New York’s top leaders have made it clear in recent weeks that building more affordable housing will be a major priority in the new year. They’ve set ambitious goals: Gov. Kathy Hochul, 800,000 units over the next decade. New York City Mayor Eric Adams, 500,000 in the city in the same timeframe. On Thursday, New York City Speaker Adrienne Adams responded with her own, complementary plan that prioritized equity, while still encouraging new production.
“We all agree that we are facing a dire housing crisis and it has to be addressed by building more housing through the city – even if we may focus on different aspects of it,” Adams told reporters at City Hall Thursday morning. “The focus of my housing agenda though is a fair housing framework that prioritizes equitable distribution of affordable housing developments so all communities contribute to solving the crisis.”
Median rents continue soaring upwards in the five boroughs, as has the number of people experiencing homelessness, exacerbated in part by the COVID-19 pandemic. New housing is getting built, but experts say it hasn’t moved at a rate to accommodate the demand – especially for homes at lower price points, where the vacancy rate is perilously low. While the New York City population grew by 630,000 people between 2010 and 2020, the city only built 200,000 new housing units, according to the City Council. The speaker made her announcement standing next to a poster showing census tracts where relatively little housing was built from 2010 to 2020. It served to send a clear message to her 50 members, and the city: the council wants to build new housing, and every district needs to pitch in.
But it wasn’t immediately clear how the speaker planned to balance that citywide focus with an appreciation for the district level – and sometimes block-level – concerns of her 50 other members. From the densest Manhattan neighborhoods to pseudo-suburban areas, council members have often positioned themselves in opposition to new development, or at least done their best to shrink plans or reduce the number of units. Now, a “Citywide Fair Housing Framework” bill is the first point of the agenda, that would set neighborhood targets for housing production, based on factors like infrastructure capacity and residents’ risk of displacement. The bill hasn’t been introduced yet, and the speaker’s office declined to share a draft that could show how members would be encouraged – whether by carrot or by stick – to support new development.
“It really isn’t about singling out any neighborhood. It’s really about the recognition of all of us having to do our part as a city to actually get a handle on this crisis,” Adams said.
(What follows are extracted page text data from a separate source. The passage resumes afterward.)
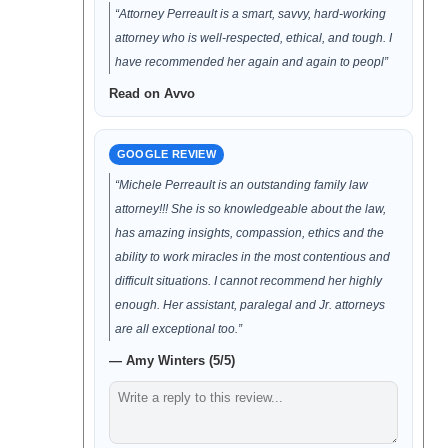
“Attorney Perreault is a smart, savvy, hard-working
attorney who is well-respected, ethical, and tough. I
have recommended her again and again to peopl”
Read on Avvo
GOOGLE REVIEW
“Michele Perreault is an outstanding family law
attorney!!! She is so knowledgeable about the law,
has amazing insights, compassion, ethics and the
ability to work miracles in the most contentious and
difficult situations. I cannot recommend her highly
enough. Her assistant, paralegal and Jr. attorneys
are all exceptional too.”
— Amy Winters (5/5)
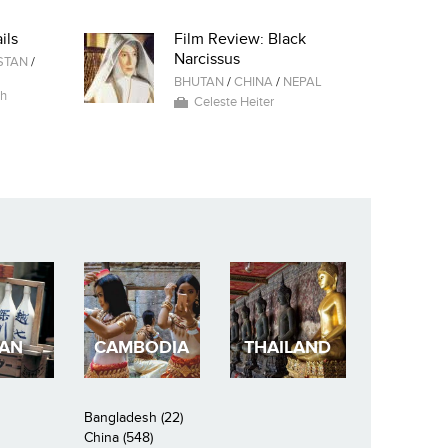
ils
Film Review: Black
Narcissus
STAN
/
BHUTAN
/
CHINA
/
NEPAL
ah
Celeste Heiter
PAN
CAMBODIA
THAILAND
Bangladesh (22)
China (548)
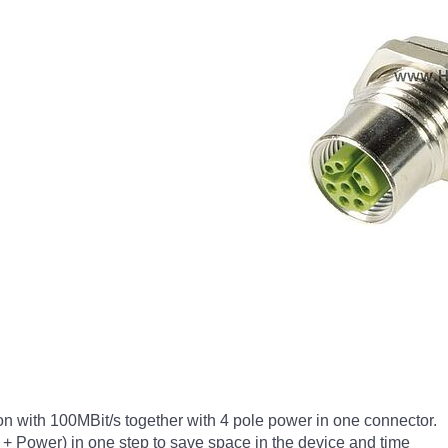
n with 100MBit/s together with 4 pole power in one connector.
ta + Power) in one step to save space in the device and time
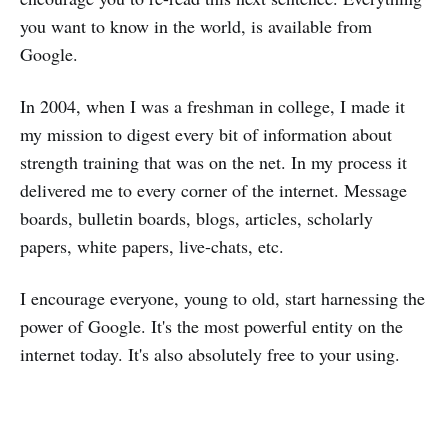
you want to know in the world, is available from
Google.
In 2004, when I was a freshman in college, I made it
my mission to digest every bit of information about
strength training that was on the net. In my process it
delivered me to every corner of the internet. Message
boards, bulletin boards, blogs, articles, scholarly
papers, white papers, live-chats, etc.
I encourage everyone, young to old, start harnessing the
power of Google. It's the most powerful entity on the
internet today. It's also absolutely free to your using.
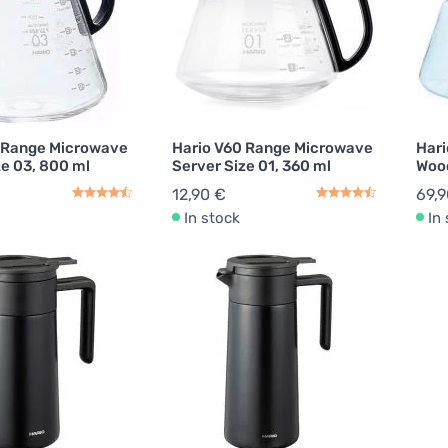
 Range Microwave
Hario V60 Range Microwave
Hari
ze 03, 800 ml
Server Size 01, 360 ml
Wood
12,90 €
69,9
In stock
In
But Adams’ push for more housing may also conflict with her push for more community engagement. Along with the plan, the speaker released a “Planning and Land Use Guidelines & Application Toolkit” that seeks to improve the land use process with recommendations for council members, city agencies, developers and local communities. Goals like increasing housing production, affordability and equity are all detailed and the document touches on things like improving open space and streets and transition to green energy.
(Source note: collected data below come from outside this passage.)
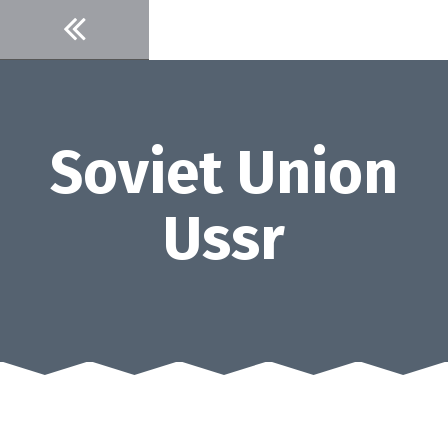
Skip
to
content
Soviet Union
Ussr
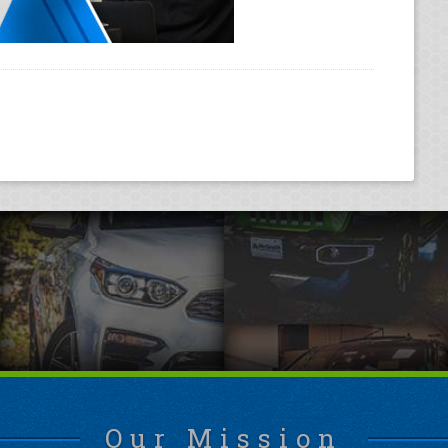
Our Mission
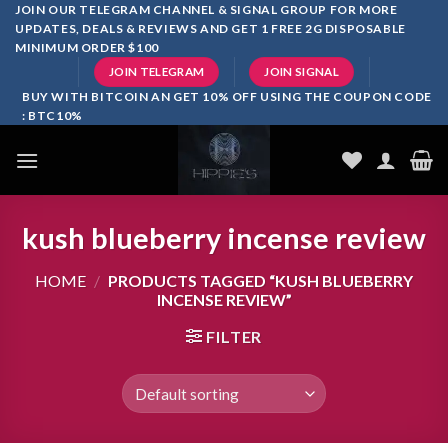
Skip
JOIN OUR TELEGRAM CHANNEL & SIGNAL GROUP FOR MORE
UPDATES, DEALS & REVIEWS AND GET 1 FREE 2G DISPOSABLE
to
MINIMUM ORDER $100
content
JOIN TELEGRAM
JOIN SIGNAL
BUY WITH BITCOIN AN GET 10% OFF USING THE COUPON CODE
: BTC10%
kush blueberry incense review
HOME
/
PRODUCTS TAGGED “KUSH BLUEBERRY
INCENSE REVIEW”
FILTER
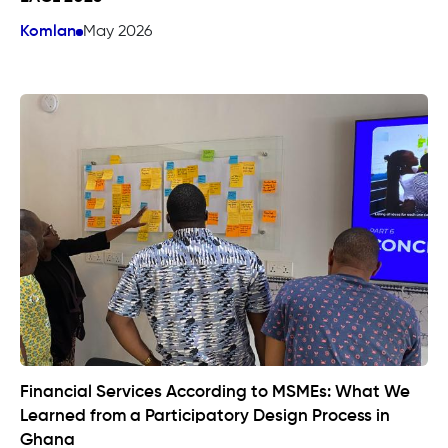
Komlan
May 2026
Financial Services According to MSMEs: What We
Learned from a Participatory Design Process in
Ghana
It’s not the first time that a speaker tried to take a wider look at the city’s housing production. Former Speaker Corey Johnson introduced a comprehensive planning bill in late 2020, but the mayor’s office opposed the specifics, and it never passed. Adams never cosponsored that bill. She said her plan “takes a look at equitable distribution. And the former plan did not. There’s really no comparison between the two.”
Though it wasn’t immediately clear how her plan significantly differed. Johnson’s bill had a specifically named goal to “reduce and eliminate disparities across race, geography, and socioeconomic status in access to opportunity and the distribution of resources and development.”
It wasn’t just vibes – Adams’ plan also called for increasing staffing at the Department of Housing Preservation and Development, among other housing related government agencies, in order to speed up production. She also calls on HPD to fund more housing units targeted to extremely low income households and advocates for the state to increase the cap on the floor area ratio for housing – something discussed in the “New” New York Panel’s report released Wednesday.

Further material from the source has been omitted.